Thai's CP may takeover E-Mart's stores in China

Date : 12 September 2017

Thai's CP may takeover E-Mart's remaining stores in China 

Leading South Korean discounter, E-Mart, is in talks with Thailand's Charoen Pokphand Group to sale its five remaining stores in China.

The background...

In May, E-Mart announced that it was to shut operations in China by end of 2017. E-Mart China has struggled for profitability over the last few years, gradually scaling down its operations since 2011. Despite consolidation, the retailer still reported losses, most recently a net loss of KRW 21.6bn last year. E-Mart had ambitious growth plans for 1000 stores when they first opened in China, but this has failed to materialise, with the peak reaching 27 stores in 2010.  

Recouping losses following exit

E-Mart's declining sales in China have been compounded by increasingly difficult relations between Seoul and Beijing over the deployment of the THAAD US missile-defence system in South Korea. Lotte, E-Mart's fellow-South Korean competitor, has also seen its sales plummet in China, with some outlets still temporarily closed after nearly four months.
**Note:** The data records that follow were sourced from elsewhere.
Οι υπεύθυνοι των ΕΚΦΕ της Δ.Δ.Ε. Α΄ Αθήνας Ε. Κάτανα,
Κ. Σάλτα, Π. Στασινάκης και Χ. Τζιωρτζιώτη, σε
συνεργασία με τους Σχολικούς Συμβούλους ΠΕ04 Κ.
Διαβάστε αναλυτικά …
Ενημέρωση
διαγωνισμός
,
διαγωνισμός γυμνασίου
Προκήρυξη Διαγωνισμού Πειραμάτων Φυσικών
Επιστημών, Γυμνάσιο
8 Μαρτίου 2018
The sale of E-Mart's remaining stores in China will help the company reduce losses in the market. August sales did rise 3.5 per cent to 1.2 trillion won from a year ago, but this is an indication of the volatile trading conditions in the current market, particularly impacting large-format stores. Negotiation for a deal is reportedly underway. Charoen Pokphand Group is one of the largest conglomerates in the world and currently operates discount chain CP Lotus in China.